The mad chair had tight leather straps that restrained movement. The straps would be fastened so tightly that they would cut off circulation to a majority of the body. In conjunction with that the inmates would often go days without food. Their skin would turn purple from lack of circulation and in many cases was known to drive men mad.
The iron gag was one of the most deadly of the punishments used by the guards at the prison. Death could result from significant blood loss. This severe punishment was often implemented when the no communication rule was violated. An inmate guilty of this crime was fitted with an iron collar that had an iron mouth piece which clamped down on the offender's tongue. The collar was then attached by a chain to his wrists and his arms were strapped high behind his back so that any movement of his hands or arms would cause the clamp to tear into the flesh of the tongue causing it to bleed. Too much movement would result in severe tearing and bleeding of the tongue. in this case an inmate could potentially die before his torment had reached the end. There is at least one documented case of a prisoner bleeding to death from this practice but others are suspected.
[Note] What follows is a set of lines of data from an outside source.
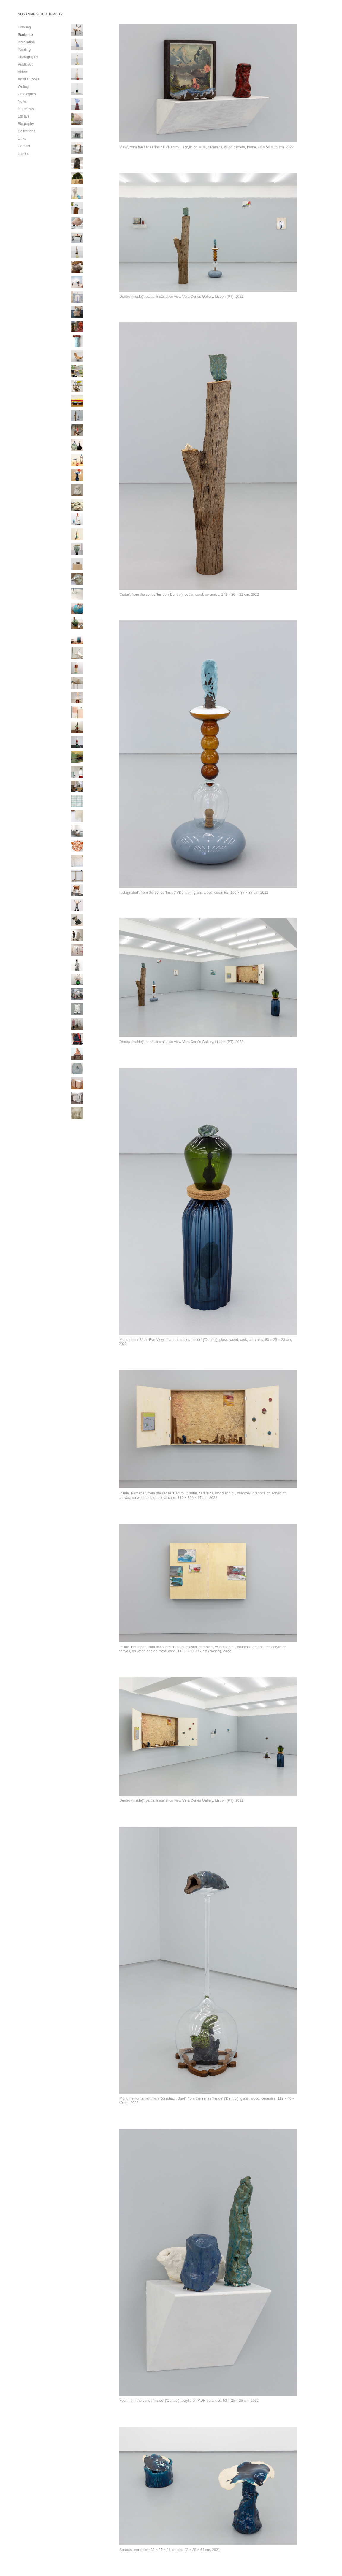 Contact (24, 146)
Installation (26, 42)
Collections (26, 131)
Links (22, 139)
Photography (28, 57)
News (22, 101)
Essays (23, 116)
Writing (23, 87)
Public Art (25, 64)
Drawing (24, 27)
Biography (26, 124)
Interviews (26, 109)
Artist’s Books (28, 79)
The hole was a large, underground pit dug under cell block #14. The most disruptive and defiant of prisoners were placed here sometimes for weeks on end. It was filled with cockroaches and rats. There was no light, no circulating air, and only a slice of bread and some water would be tossed down to the inmate. In the pitch blackness the prisoner had to pray that they got to these items before the rats and roaches. As a result of these conditions there was a high incidence of disease.
One of its most famous inmates was none other than Al Capone, was was incarcerated there on illegal weapons possession in 1929. During his stay, it is said that Capone was tormented by the ghost of James Clark, one of the men Capone had murdered in the infamous St. Valentine's Day massacre.
Other reported haunting activity includes:
- A shadow-like figure that scoots quickly away when approached.
- A figure that stands in the guard tower.
- An evil cackling reportedly comes from cellblock 12.
- In cellblock 6, another shadowy figure has been seen sliding down the wall.
- Mysterious, ghostly faces are said to appear in cellblock 4.